Draufgänger(2003)Mark Steven Johnson, mitBen Affleck, adaptiert den furchtlosen Mann, der in geboren wurdeDraufgänger Nr. 1(1964) von Stan Lee und Bill Everett. Der Film basiert auf der Kultserie vonFrank Miller, mitElektra(Daredevil #168, 1981),Bullauge(Daredevil #131, 1975) und dieCaid(Amazing Spider-Man #50, 1967). Getreu dem dunklen Universum der Figur verdichtet es die Handlung. Hier ist der detaillierte Vergleich, Film vs. Comics.
Daredevil, die erste Verfilmung des blinden Bürgerwehrmanns aus Hell's Kitchen, bringt einen von Marvels am meisten gequälten Charakteren auf die Leinwand. Es basiert auf den Gründungsgeschichten und dem Werdegang von Frank Miller. Quelle-für-Quelle-Entschlüsselung.
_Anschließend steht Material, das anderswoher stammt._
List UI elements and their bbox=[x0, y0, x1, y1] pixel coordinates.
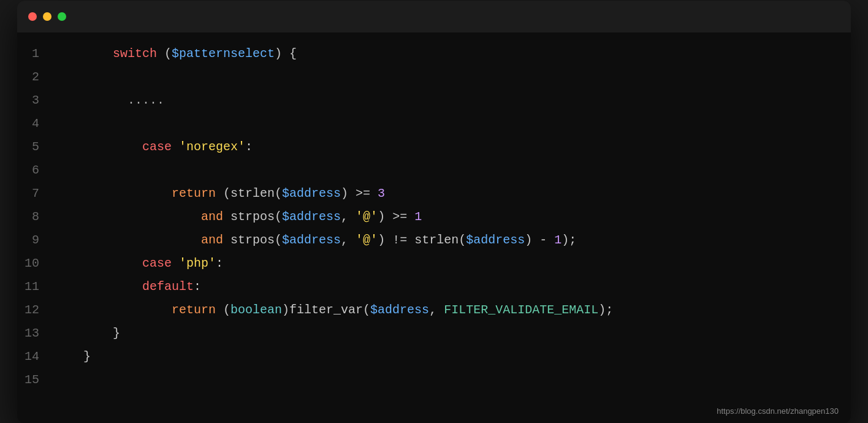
code-line: 2 bbox=[17, 66, 851, 89]
line-number: 6 bbox=[17, 159, 54, 182]
code-editor: 1 switch ($patternselect) {23 .....45 ca… bbox=[17, 32, 851, 402]
line-number: 2 bbox=[17, 66, 54, 89]
minimize-button[interactable] bbox=[43, 12, 51, 21]
line-number: 12 bbox=[17, 299, 54, 322]
line-number: 11 bbox=[17, 275, 54, 299]
line-content: and strpos($address, '@') != strlen($add… bbox=[54, 229, 576, 252]
code-line: 11 default: bbox=[17, 275, 851, 299]
line-content: switch ($patternselect) { bbox=[54, 42, 297, 66]
line-number: 5 bbox=[17, 135, 54, 159]
code-line: 4 bbox=[17, 112, 851, 135]
line-number: 9 bbox=[17, 229, 54, 252]
line-number: 15 bbox=[17, 368, 54, 392]
line-number: 3 bbox=[17, 89, 54, 112]
titlebar bbox=[17, 1, 851, 32]
code-line: 15 bbox=[17, 368, 851, 392]
code-line: 9 and strpos($address, '@') != strlen($a… bbox=[17, 229, 851, 252]
line-number: 4 bbox=[17, 112, 54, 135]
line-content: default: bbox=[54, 275, 201, 299]
maximize-button[interactable] bbox=[58, 12, 66, 21]
line-number: 13 bbox=[17, 322, 54, 345]
close-button[interactable] bbox=[28, 12, 37, 21]
line-content: } bbox=[54, 345, 91, 368]
footer-url: https://blog.csdn.net/zhangpen130 bbox=[17, 402, 851, 423]
code-line: 10 case 'php': bbox=[17, 252, 851, 275]
line-content: and strpos($address, '@') >= 1 bbox=[54, 205, 422, 229]
code-line: 14 } bbox=[17, 345, 851, 368]
line-content: return (boolean)filter_var($address, FIL… bbox=[54, 299, 613, 322]
code-line: 5 case 'noregex': bbox=[17, 135, 851, 159]
line-number: 8 bbox=[17, 205, 54, 229]
code-line: 1 switch ($patternselect) { bbox=[17, 42, 851, 66]
line-number: 14 bbox=[17, 345, 54, 368]
code-window: 1 switch ($patternselect) {23 .....45 ca… bbox=[17, 1, 851, 423]
line-content: case 'php': bbox=[54, 252, 223, 275]
code-line: 6 bbox=[17, 159, 851, 182]
line-number: 1 bbox=[17, 42, 54, 66]
line-content: return (strlen($address) >= 3 bbox=[54, 182, 385, 205]
line-content: } bbox=[54, 322, 120, 345]
line-content: case 'noregex': bbox=[54, 135, 253, 159]
line-number: 10 bbox=[17, 252, 54, 275]
line-content: ..... bbox=[54, 89, 164, 112]
code-line: 12 return (boolean)filter_var($address, … bbox=[17, 299, 851, 322]
code-line: 13 } bbox=[17, 322, 851, 345]
line-number: 7 bbox=[17, 182, 54, 205]
code-line: 3 ..... bbox=[17, 89, 851, 112]
code-line: 7 return (strlen($address) >= 3 bbox=[17, 182, 851, 205]
code-line: 8 and strpos($address, '@') >= 1 bbox=[17, 205, 851, 229]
Wie in jedem Artikel dieser Reihe werden nur verifizierte Informationen (Ersteller, Verbreitung, Daten, Comic-Nummern) angegeben; Die vergleichende Analyse gehört uns, ohne Dialoge oder geschützte Bilder wiederzugeben.
Titel:Draufgänger (2003)
Direktor:Mark Steven Johnson
Schauspieler:Ben Affleck (Matt Murdock), Jennifer Garner (Elektra), Colin Farrell (Bullseye), Michael Clarke Duncan (The Kingpin)
Ausfahrt :Februar 2003
Studio:20th Century Fox
Draufgänger Nr. 1(1964) – 1. Auftritt (Lee & Everett)
Draufgänger #168(1981) – Elektras erster Auftritt (Frank Miller)
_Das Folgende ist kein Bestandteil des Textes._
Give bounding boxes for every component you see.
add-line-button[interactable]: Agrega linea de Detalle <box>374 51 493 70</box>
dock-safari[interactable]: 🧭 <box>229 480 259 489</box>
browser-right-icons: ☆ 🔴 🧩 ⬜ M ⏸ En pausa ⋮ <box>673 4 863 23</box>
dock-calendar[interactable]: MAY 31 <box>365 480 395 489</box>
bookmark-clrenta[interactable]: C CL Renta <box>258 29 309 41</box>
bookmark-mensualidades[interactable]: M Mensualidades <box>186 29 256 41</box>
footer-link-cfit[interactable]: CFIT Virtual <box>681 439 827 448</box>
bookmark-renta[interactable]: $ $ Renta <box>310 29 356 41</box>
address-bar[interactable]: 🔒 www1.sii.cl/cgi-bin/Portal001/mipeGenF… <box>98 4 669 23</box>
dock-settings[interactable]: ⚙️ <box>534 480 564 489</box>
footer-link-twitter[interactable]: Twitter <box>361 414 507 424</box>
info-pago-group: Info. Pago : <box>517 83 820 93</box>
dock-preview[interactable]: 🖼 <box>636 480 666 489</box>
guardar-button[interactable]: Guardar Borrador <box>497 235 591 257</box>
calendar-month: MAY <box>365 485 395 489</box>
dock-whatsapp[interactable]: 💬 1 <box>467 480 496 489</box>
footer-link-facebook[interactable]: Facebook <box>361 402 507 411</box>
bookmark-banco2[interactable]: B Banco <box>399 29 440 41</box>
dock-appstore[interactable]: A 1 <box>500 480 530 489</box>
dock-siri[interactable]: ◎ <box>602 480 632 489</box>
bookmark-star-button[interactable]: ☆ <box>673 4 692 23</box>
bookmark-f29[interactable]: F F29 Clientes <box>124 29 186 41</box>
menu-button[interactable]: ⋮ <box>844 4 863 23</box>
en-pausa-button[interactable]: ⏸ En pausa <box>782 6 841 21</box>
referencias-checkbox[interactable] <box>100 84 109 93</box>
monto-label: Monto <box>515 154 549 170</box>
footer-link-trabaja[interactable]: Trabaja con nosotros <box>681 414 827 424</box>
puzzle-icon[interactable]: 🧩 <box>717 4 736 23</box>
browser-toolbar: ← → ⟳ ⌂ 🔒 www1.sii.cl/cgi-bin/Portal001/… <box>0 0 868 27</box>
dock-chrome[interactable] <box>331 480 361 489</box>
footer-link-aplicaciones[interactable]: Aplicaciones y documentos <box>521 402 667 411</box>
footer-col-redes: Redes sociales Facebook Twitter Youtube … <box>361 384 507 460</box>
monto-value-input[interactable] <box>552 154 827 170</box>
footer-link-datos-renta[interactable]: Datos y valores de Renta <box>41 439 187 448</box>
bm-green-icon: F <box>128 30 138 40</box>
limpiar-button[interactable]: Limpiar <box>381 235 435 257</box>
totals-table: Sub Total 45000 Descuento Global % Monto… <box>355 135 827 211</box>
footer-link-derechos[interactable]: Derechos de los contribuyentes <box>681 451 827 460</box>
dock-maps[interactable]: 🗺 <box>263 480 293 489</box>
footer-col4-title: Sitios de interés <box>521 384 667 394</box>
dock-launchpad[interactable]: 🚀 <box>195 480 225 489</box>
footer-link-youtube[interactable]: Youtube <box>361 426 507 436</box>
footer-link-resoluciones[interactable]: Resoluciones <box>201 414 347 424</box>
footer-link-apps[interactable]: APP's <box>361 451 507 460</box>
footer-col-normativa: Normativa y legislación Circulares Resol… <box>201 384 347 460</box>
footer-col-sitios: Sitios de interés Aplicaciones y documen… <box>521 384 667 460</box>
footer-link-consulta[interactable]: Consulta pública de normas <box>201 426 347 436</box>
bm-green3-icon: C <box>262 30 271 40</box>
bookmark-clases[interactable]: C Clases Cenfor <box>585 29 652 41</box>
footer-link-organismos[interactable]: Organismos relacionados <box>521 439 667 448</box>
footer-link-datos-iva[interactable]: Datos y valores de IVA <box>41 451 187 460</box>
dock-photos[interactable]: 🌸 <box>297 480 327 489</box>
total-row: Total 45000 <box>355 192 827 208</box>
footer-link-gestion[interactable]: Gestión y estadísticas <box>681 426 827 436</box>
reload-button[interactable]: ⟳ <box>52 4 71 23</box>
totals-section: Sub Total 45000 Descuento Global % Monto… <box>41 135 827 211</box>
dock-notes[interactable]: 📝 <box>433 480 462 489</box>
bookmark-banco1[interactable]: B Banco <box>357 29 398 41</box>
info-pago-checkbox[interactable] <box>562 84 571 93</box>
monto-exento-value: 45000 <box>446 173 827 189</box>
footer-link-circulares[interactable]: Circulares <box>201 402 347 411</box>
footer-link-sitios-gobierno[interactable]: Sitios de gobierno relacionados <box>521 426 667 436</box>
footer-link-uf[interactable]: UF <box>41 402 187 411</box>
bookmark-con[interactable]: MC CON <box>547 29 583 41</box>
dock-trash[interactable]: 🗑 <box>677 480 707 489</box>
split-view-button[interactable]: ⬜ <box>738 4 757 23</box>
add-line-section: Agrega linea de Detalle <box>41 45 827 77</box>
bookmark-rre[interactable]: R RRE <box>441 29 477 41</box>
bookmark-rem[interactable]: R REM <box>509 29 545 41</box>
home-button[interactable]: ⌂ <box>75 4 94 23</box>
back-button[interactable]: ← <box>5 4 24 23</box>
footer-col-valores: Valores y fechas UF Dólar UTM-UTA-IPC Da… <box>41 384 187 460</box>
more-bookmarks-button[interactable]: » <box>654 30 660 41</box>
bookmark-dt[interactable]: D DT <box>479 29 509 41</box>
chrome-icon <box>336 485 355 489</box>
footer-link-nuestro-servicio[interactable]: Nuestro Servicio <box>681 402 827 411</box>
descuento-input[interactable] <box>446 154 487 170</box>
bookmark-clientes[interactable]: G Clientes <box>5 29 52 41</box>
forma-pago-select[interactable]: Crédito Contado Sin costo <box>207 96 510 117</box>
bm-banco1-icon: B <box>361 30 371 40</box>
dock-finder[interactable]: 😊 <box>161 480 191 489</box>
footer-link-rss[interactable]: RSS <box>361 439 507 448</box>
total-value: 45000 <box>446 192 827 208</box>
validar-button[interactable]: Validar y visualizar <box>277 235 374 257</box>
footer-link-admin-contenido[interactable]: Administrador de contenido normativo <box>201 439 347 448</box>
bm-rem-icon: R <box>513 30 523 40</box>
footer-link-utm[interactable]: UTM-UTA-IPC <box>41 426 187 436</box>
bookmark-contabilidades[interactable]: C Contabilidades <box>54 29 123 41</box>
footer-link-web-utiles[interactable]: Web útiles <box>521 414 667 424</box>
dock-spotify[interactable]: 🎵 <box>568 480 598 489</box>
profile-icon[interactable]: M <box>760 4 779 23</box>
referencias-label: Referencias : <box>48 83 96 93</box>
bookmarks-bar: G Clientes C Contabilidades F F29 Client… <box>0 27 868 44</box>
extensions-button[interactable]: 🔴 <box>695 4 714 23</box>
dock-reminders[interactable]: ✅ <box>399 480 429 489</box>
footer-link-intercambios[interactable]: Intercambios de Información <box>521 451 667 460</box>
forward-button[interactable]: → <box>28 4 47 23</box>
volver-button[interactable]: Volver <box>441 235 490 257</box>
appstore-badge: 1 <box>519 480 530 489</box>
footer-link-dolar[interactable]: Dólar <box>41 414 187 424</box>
Draufgänger #131(1975) – Bullseyes erster Auftritt
Frank Millers Lauf– das dunkle Universum von Daredevil
- Matt Murdock, blinder Anwalt mit überentwickelten Sinnen.
- Le"Radar"und das hyperfeine Gehör des Helden.
- Elektra, liebt und ermordet ihn.
- Bullauge, der Mörder, der alles in eine Waffe verwandelt.
- LeCaid, Verbrecherboss von Hell's Kitchen.
- L'Handlungverdichtet mehrere Bögen aus den Comics.
- Bullaugewird als exzentrischer irischer Killer neu erfunden.
- LaTod von Elektrawird für den Film neu arrangiert.
- Leroter Anzugaus Leder, dunkler als die Comics.
- MancheBefugnisseverstärkt werden (das visuelle Radar).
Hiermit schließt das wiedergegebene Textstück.